→ What to work on
In the data below, how many lines contain the word "Quốc"? Answer with the number alone.

[Stored data entries]

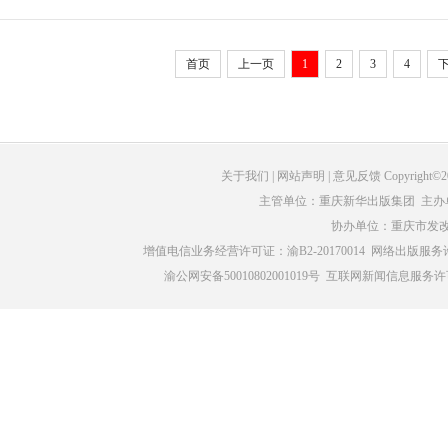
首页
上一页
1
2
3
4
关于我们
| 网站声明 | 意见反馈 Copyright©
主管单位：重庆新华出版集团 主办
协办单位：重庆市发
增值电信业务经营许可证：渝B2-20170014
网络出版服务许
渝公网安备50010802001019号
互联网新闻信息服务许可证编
--
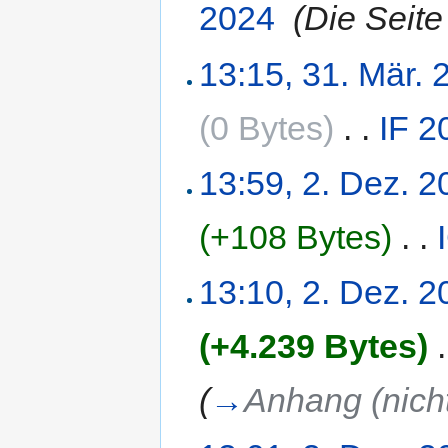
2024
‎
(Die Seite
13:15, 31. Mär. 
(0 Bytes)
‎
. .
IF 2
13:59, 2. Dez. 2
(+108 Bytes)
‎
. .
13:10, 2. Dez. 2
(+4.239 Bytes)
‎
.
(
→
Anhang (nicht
==
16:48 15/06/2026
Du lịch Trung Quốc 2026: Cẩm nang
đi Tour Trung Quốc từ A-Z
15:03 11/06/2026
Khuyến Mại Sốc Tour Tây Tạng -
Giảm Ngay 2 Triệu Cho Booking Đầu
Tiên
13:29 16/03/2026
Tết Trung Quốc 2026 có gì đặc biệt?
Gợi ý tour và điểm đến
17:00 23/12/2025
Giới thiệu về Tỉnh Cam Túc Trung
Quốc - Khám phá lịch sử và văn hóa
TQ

→ Answer
4